Improving survival from sudden cardiac arrest: the role of the automated external defibrillator

J P Marenco, P J Wang, M S Link, M K Homoud, N A Estes
JAMA 2001 March 7, 285 (9): 1193-200

CONTEXT: Sudden cardiac death is a major public health problem in the United States, and improving survival after out-of-hospital cardiac arrest has been the subject of intense study. Early defibrillation has been shown to be critical to improving survival. Use of automated external defibrillators (AEDs) has become an important component of emergency medical systems, and recent advances in AED technology have allowed expansion of AED use to nontraditional first responders and the lay public.

OBJECTIVES: To examine advancements in AED technology, review the impact of AEDs on time to defibrillation and survival, and explore the future role of AEDs in the effort to improve survival following sudden cardiac arrest.

DATA SOURCES: MEDLINE was searched for articles from 1966 through December 2000 (Medical Subject Headings: electric countershock, heart arrest, resuscitation, emergency medical services; keywords: automatic external defibrillator, automated external defibrillator, public access defibrillation). Reference lists of relevant articles, news releases, and product information from manufacturers were also reviewed.

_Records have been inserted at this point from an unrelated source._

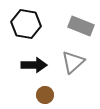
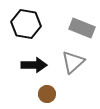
gray rectangle: moved 1 px right, 2 px down
brown circle: moved 2 px right, 1 px up
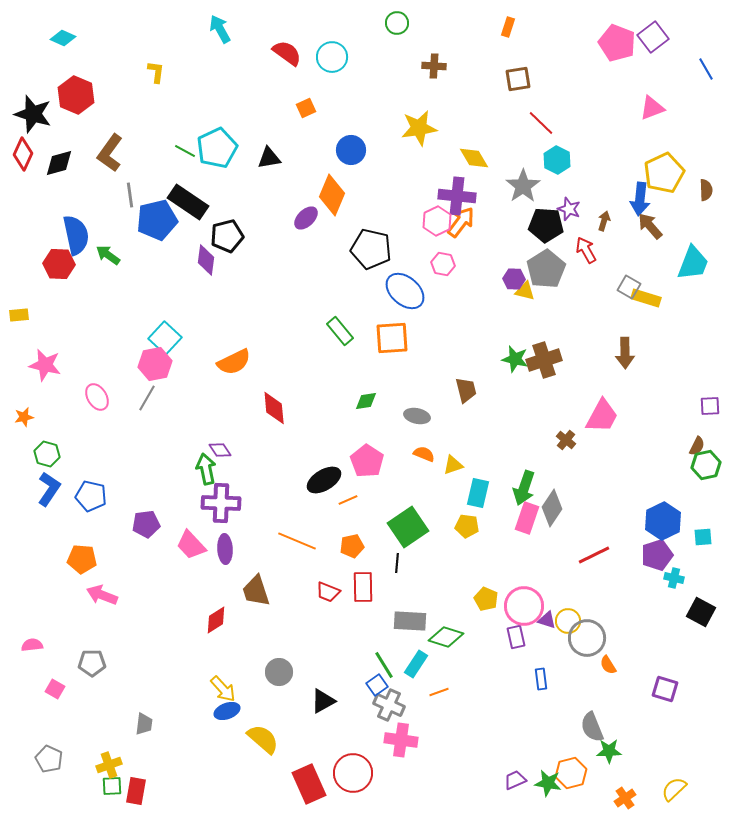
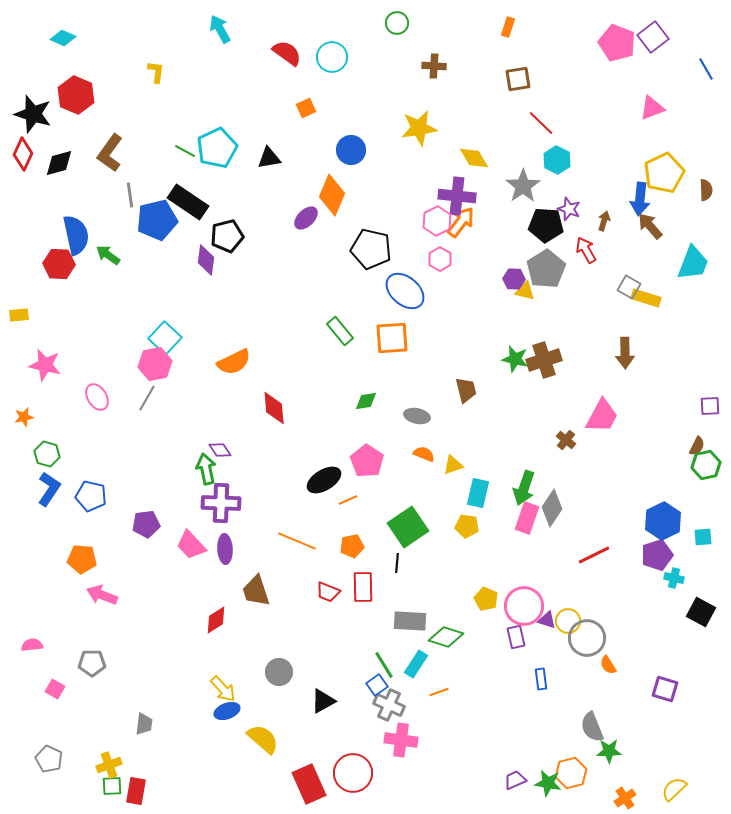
pink hexagon at (443, 264): moved 3 px left, 5 px up; rotated 20 degrees clockwise
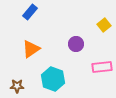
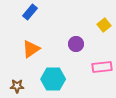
cyan hexagon: rotated 20 degrees counterclockwise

STUDY SELECTION: Initial MEDLINE search produced 4816 articles, from which 101 articles were selected for referencing based on having been published in a peer-reviewed journal and on relevance to the subject of the manuscript as determined by all 5 authors.

DATA EXTRACTION: All studies were critically reviewed for relevance, accuracy, and quality of data and study design by all authors.

DATA SYNTHESIS: Recent advances in AED technology and design have resulted in marked simplification of AED operation, improvements in accuracy and effectiveness, and reductions in cost. Use of AEDs by first responders and laypersons has reduced time to defibrillation and improved survival from sudden cardiac arrest in several communities. Initial studies of the cost-effectiveness of AED use in comparison with other commonly used treatments are favorable.

CONCLUSION: The AED represents an efficient method of delivering defibrillation to persons experiencing out-of-hospital cardiac arrest and its use by both traditional and nontraditional first responders appears to be safe and effective. The rapidly expanding role of AEDs in traditional emergency medical systems is supported by the literature, and initial studies of public access to defibrillation offer hope that further improvements in survival after sudden cardiac death can be achieved.